A pavilion of diverse positions
This autumn, the Dortmunder Kunstverein celebrates its 40th birthday. This makes it one of the younger of the 300 or so art associations organised in the Arbeitsgemeinschaft Deutscher Kunstvereine (ADKV). It was founded by Dortmund citizens who were ‘hungry for contemporary art’. This is how Rebekka Seubert, who has been the artistic director of the association since March 2020, describes it. ‘The founders back in the 1980s wanted to be able to have their say and present the latest positions on the art scene in their city, such as Hanne Darboven or Joseph Beuys.’
The association already received a kind of premature birthday present last year when it was awarded the ADKV-ART COLOGNE Prize for Art Associations - for its particularly innovative programme and creative mediation work. This award now enables the Dortmunder Kunstverein to have its own stand at this year's ART COLOGNE and thus represent this important facet of cultural life in Germany, Austria and Switzerland. After all, the civic engagement in the many art associations in this country is something quite unique globally and has been listed as intangible UNESCO cultural heritage since 2021.

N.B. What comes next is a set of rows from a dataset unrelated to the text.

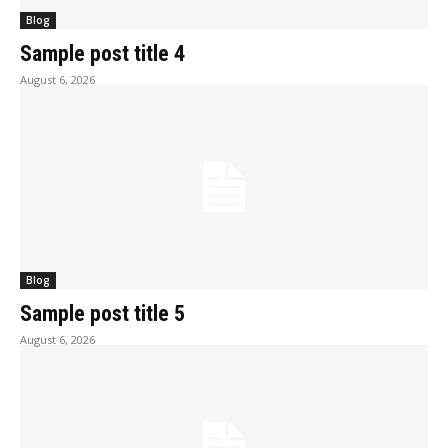
Blog
Sample post title 4
August 6, 2026
Blog
Sample post title 5
August 6, 2026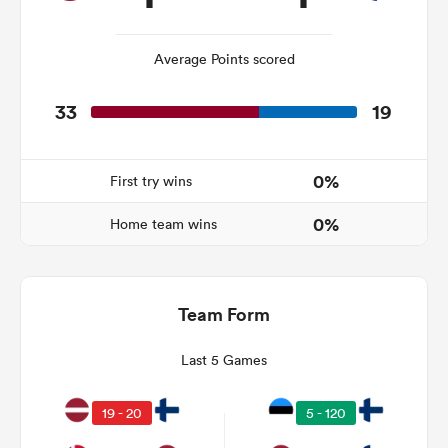
Average Points scored
as
33
19
0%
First try wins
 All
0%
Home team wins
Team Form
Last 5 Games
19 - 20
5 - 120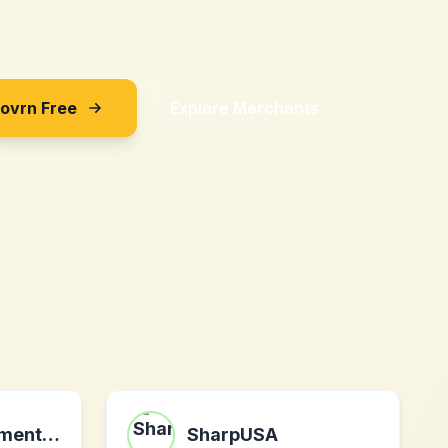
Sovrn Free
Explore Merchants
ediblearrangements.ca
SharpUSA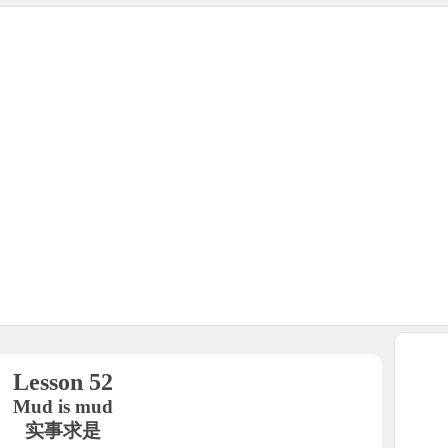
Lesson 52
Mud is mud
实事求是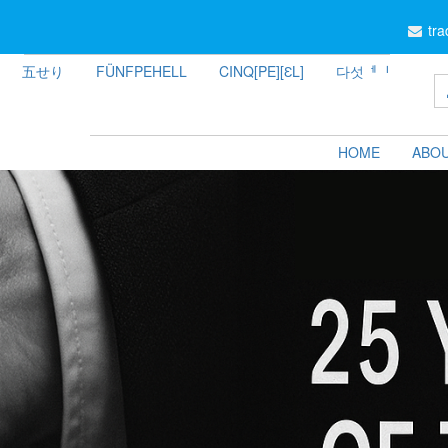
tr
五せり
FÜNFPEHELL
CINQ[PE][ƐL]
다섯ᅦᅵ
HOME
ABOU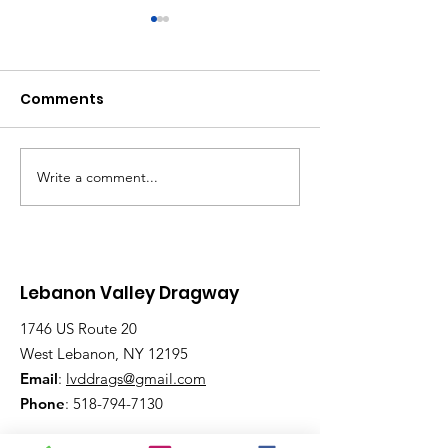
Comments
Write a comment...
Saturday, Saturday,
Beginner to
Saturday: Lebanon
Advanced:
Valley Dragway
Wednesday N
Brings the Heat
Have Lanes for
Lebanon Valley Dragway
1746 US Route 20
West Lebanon, NY 12195
Email
:
lvddrags@gmail.com
Phone
:
518-794-7130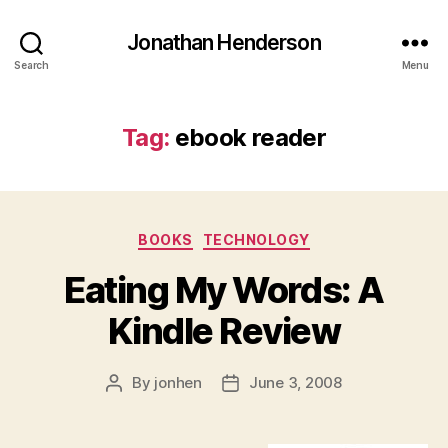
Jonathan Henderson
Search
Menu
Tag:
ebook reader
Categories
BOOKS
TECHNOLOGY
Eating My Words: A
Kindle Review
By
jonhen
June 3, 2008
Post
Post
author
date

ART COLOGNE Director Daniel Hug presents Rebekka Seubert, Artistic Director of the Dortmunder Kunstverein, with the ADKV-ART COLOGNE Prize for Art Associations in 2023. Photo: Roland Baege
Another step forwards
Part of the innovative programme of the Dortmunder Kunstverein is to ‘help groups that are insufficiently represented in society to gain more visibility in the discourse’, as Rebekka Seubert explains: ‘The diversity of positions today no longer allows for clear attributions. We want to reflect that.’ In the recently concluded exhibition ‘Jalousies’ by French video artist Brice Dellsperger, curated by Seubert, short films were shown in which Dellsperger recreates iconic film scenes with altered gender identities under low-budget conditions. Queer cinema meets camp aesthetics and ironically questions the conventions of both cinema and society. These film sequences are complemented by two new video works by Dellsperger. ‘We see ourselves as more than just an exhibition venue,’ says Rebekka Seubert. ‘It's important to us to work closely with the artists and also to provide them with funding for a new production specifically for the exhibition. We want them to take a further step in their work with us if possible.’

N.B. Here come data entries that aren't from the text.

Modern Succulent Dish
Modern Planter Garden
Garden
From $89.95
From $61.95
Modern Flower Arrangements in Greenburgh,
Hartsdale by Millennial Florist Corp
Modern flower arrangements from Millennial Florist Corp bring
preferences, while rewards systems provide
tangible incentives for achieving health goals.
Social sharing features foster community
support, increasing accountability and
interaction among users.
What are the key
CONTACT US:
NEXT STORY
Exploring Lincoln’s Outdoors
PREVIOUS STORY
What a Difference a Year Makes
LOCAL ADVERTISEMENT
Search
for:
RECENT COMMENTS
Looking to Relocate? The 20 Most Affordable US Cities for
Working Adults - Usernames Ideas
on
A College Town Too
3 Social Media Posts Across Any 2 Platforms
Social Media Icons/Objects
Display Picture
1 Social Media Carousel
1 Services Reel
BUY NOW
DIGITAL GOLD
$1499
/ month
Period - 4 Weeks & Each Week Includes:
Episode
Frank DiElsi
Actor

For one of his two new works, Dellsperger also filmed in the rooms of the Dortmunder Kunstverein. He was probably just as overwhelmed by them as most visitors who come here for the first time. In March 2023, the association moved into the former showroom of a health insurance company, which is characterised by extremely high walls, a sculptural staircase and large glass fronts facing the street. This huge, gutted space has an almost museum-like feel and is also located in the immediate vicinity of Dortmund's U - Centre for Art and Creativity, one of the city's cultural hotspots. ‘There's such a pavilion feeling here,’ enthuses Rebekka Seubert. ‘What's more, I've always found the concept of ‘one room, one exhibition’ very appealing.’
The new premises were opened with ‘Silent Voices in a Palm Grove’, the first institutional solo exhibition by French-Egyptian artist Hoda Tawakol in Germany. Her large-format textile sculptures, which thematise the power of the gaze - for example as an instrument for deciding on access and exclusion - transformed the space into a surreal palm grove protected from outside views. A ‘place outside the world’, as art is capable of creating at best.
One of this year's highlights was the exhibition ‘Jalousies’ by French video artist Brice Dellsperger. Brice Dellsperger, Body Double 39; Courtesy the artist Air de Paris, VG BildKunst, Photo Jens Franke
150 years of Afro-German history
In addition to the immediate sensory impression of the exhibition, Rebekka Seubert also attaches great importance to the mediation work that the Kunstverein carries out, primarily through publications or academic lectures, but also through film screenings or parties. For example, the Hoda Tawakol exhibition was accompanied by a themed evening on ‘Hair Politics’, in which the view of women's hair was examined from a historical and cultural perspective. And since summer 2022, the Liquid Currency Bar created by artist Zoe Williams has been a temporary venue not only for bar operations, but also for performances and concerts.
The exhibition by James Gregory Atkinson almost three years ago was one of the most successful exhibitions to date under the artistic direction of Seubert. In ‘6 Friedberg-Chicago’, the German-American artist traced an arc from his own personal history as the son of a black US soldier stationed in Friedberg, Hesse, to around 150 years of Afro-German history, which was also made tangible in its racist structures with meticulous historical research and a filmic approach. Once again, the Kunstverein presented itself as a place of exchange and social understanding that looks far beyond the confines of Dortmund and Germany.